Acabo de leer la novela El equipaje del Rey José, un episodio nacional de Galdós. Me ambiento así para la novela que estoy escribiendo. Yo no me documento, me sumerjo en el ambiente de lo que tengo que escribir. No escribo sobre fichas y datos en frío. Admiro a quienes lo hacen. No es mi caso. Como tampoco es el caso esta confesión literaria mía. El caso pertinente es la metáfora de esta novela. El equipaje del Rey José eran los tesoros, artísticos y en metálico, que el bonapartino se llevaba, robados todos, cuando tuvo que huir a su tierra, porque su hermano el Emperador le había detraído casi 100.000 hombres del ejército de ocupación en España para defender el propio territorio francés, tras la derrota en Rusia ante el General Invierno. José salió hacia Valladolid, para seguir cargando ‘equipaje’, y luego seguir a Vitoria y Biarritz. Pero Wellington, con sus tropas inglesas, portuguesas y españolas, fue a la salirle al paso. Lo hizo en Vitoria. Galdós cuenta la peripecia de una familia española cainita, padre y dos hijos, uno de ellos bastardo y afrancesado, que acaban matándose entre ellos: metáfora del pueblo español intemporal. En el camino de la Puebla de Arganzón, en Treviño, a la misma Vitoria, la inmensa caravana de botín y de afrancesados con todas sus pertenencias, se bloquea. José y su robado botín no pueden pasar de Vitoria. Y, dejando a todas esas riquezas abandonadas, monta a caballo (ni siquiera calesa o tilburí) para volver sobre sus pasos y buscar Pamplona, a fin de salir del país de su intruso reinado. El botín se queda en la llanada desde La Puebla a Vitoria.

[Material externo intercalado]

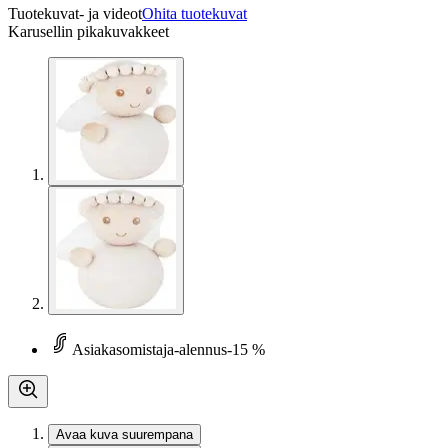
Tuotekuvat- ja videot
Ohita tuotekuvat
Karusellin pikakuvakkeet
Asiakasomistaja-alennus
-15 %
Avaa kuva suurempana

Galdós describe el dantesco paisaje de los afrancesados asaltados primero por los guerrilleros españoles, por los lugareños después y por los ingleses por último. Poco antes había sido arrollados por los caballos y los cañones franceses que iban tras su rey. Robos, atracos, violaciones, niños abandonados, crueldad y miseria humana por doquier. En esto que llega Wellington, y en lugar de mandar el equipaje del Rey José de vuelta a Madrid, se lo queda y, ya en Londres, pregunta a Fernando VII que cuándo se lo devuelve. El rey felón le regala ese tesoro artístico que José pensaba llevar a París. Ni París, ni Madrid: Londres. Esto ya no lo cuenta Galdós. He visto El Aguador de Sevilla en Apsley Road, y he sentido emoción y rabia, a partes iguales.

Bueno, pues Galdós retrata la España intemporal: los españoles matándose entre ellos, y sus riquezas disputadas a cara de perro por extranjeros y españoles prepotentes quedándose con el botín. Ahora, los españoles no se matan. Los últimos españoles que mataron fueron los de ETA. Pero ganaron la guerra al dejar de matar. Y en nuestros días, quien tiene la mayoría de un voto se considera con la autoridad suficiente como para cambiar la vida a los demás, que es la manera moderna de matar: imponer al otro la propia ideología, teórica y prácticamente. La riqueza nacional sale en forma de energía (atómica), pagada a Francia o a Marruecos su energía de carbón contaminante que tenemos prohibido en España. Y más cosas que harían larga esta lista.

Lo dicho: Galdós lo sabía. Lo escribió en 1875.